Bloody Chainsaw Girl
Year: 2016
Director: Hiroki
Yamaguchi
Rating: 6.0/10
This low budget straight to video (I assume) blood
splattering gut churning intestine spilling panty revealing film is rather
nutty fun if approached with the right attitude. Which is not to take it
seriously for a minute of its 76 minute running time. Within the Japanese
film world this fits in rather well as they have an entire sub-group of films
that are independent, made for video, over the top films filled with gore
and lunacy. Think of Machine Gun Girl, Chanbara Beauty, X-Cross or Tokyo
Gore Police. Clearly not for all tastes. Especially good ones. These are
in their own way the misbegotten grandchildren of the Japanese exploitation
films of the 1970's like the Delinquent Girl Boss and Terrifying Girl's High
School film series. Lower budgets and less nudity but just as outrageous.
The only place they can find a home is in the video market.

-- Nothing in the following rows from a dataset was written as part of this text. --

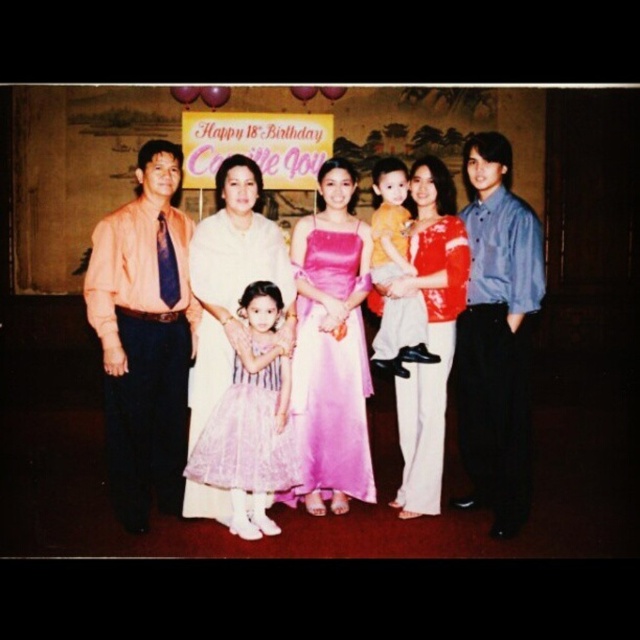 Is matte orange shirt at left taller than matte pink dress at center?

Correct, matte orange shirt at left is much taller as matte pink dress at center.

At what (x,y) coordinates should I click in order to perform the action: click on matte orange shirt at left. Please return your answer as a coordinate pair (x, y). This screenshot has height=640, width=640. Looking at the image, I should click on (145, 337).

You are a GUI agent. You are given a task and a screenshot of the screen. Output one action in this format:
    pyautogui.click(x=<x>, y=<y>)
    Task: Click on the matte orange shirt at left
    This screenshot has width=640, height=640.
    Given the screenshot: What is the action you would take?
    pyautogui.click(x=145, y=337)

Is matte pink dress at center to the right of yellow fabric shirt at center from the viewer's perspective?

Indeed, matte pink dress at center is positioned on the right side of yellow fabric shirt at center.

Is point (468, 268) behind point (406, 227)?

That is False.

Between point (413, 273) and point (406, 355), which one is positioned behind?

The point (413, 273) is more distant.

Locate an element on the screen. Image resolution: width=640 pixels, height=640 pixels. matte pink dress at center is located at coordinates (428, 332).

Can you confirm if blue shirt at right is positioned to the left of matte white blouse at center?

In fact, blue shirt at right is to the right of matte white blouse at center.

Looking at this image, does blue shirt at right have a lesser width compared to matte white blouse at center?

Indeed, blue shirt at right has a lesser width compared to matte white blouse at center.

The width and height of the screenshot is (640, 640). What do you see at coordinates (497, 337) in the screenshot? I see `blue shirt at right` at bounding box center [497, 337].

Identify the location of blue shirt at right. (497, 337).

Giko (Ryo Uchida) is the school bad-ass - a juvie delinquent as she proudly
identifies herself. Skips classes, smokes on the roof and carries a chainsaw
with her at all times. The teacher tells her to keep it in a case. It comes
in handy one day when she goes to school and discovers that many of her classmates
have been turned into mutant cyborgs. And they all want to kill her. Some
are now super ninjas of a different sex than they previously were, others
metal heads literally with sharp jaws that still talk after being detached
and one has been equipped with body parts that shoot weapons - even her er
er . . . vagina can shoot missiles.
Giko though has a test to make up if she wants to graduate and so simply
saws her way to school leaving body parts in her wake. Nero (Mari Yamachi)

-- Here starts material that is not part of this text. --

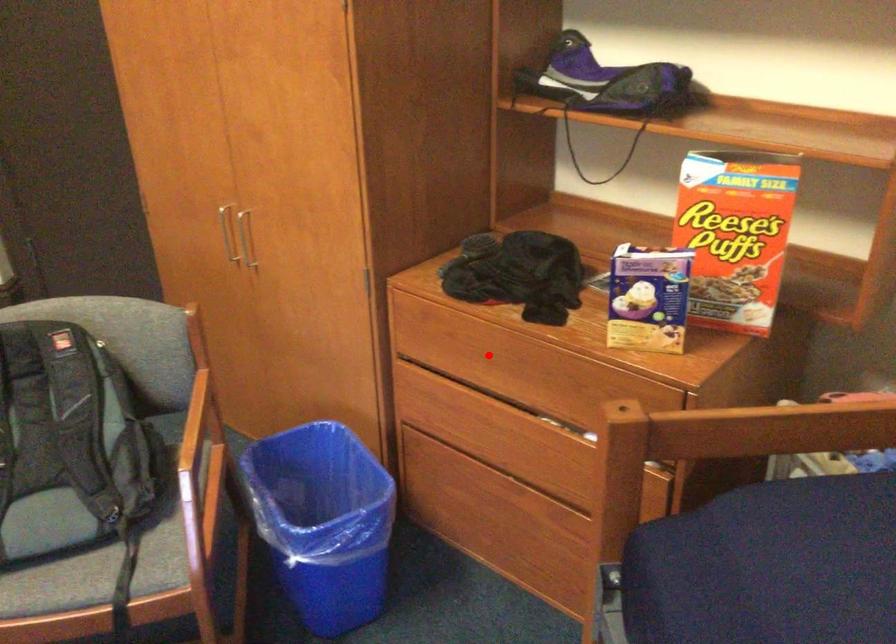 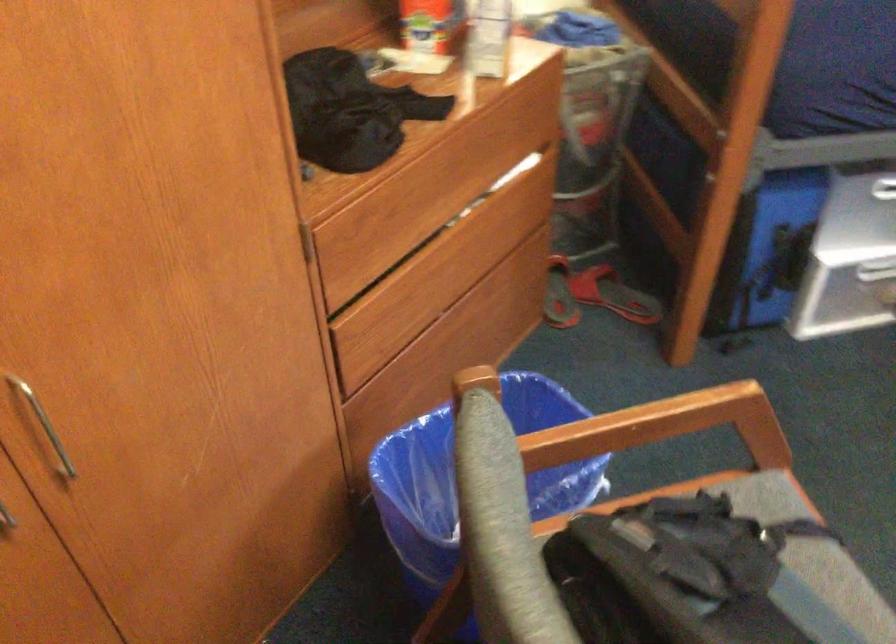 Question: I am providing you with two images of the same scene from different viewpoints. In image1, a red point is highlighted. Considering the same 3D point in image2, which of the following is correct?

was once bullied at school and is now a psychotic evil genius using her skills
to turn her previous tormentors into cyborgs. But she wants Giko the most.
Based on the manga Chimamire Sukeban Chainsaw by Rei Mikamoto that began
in 2009. Much to my amazement it appears that not one but two sequels have
been made! Never let it be said that good taste drives cinema.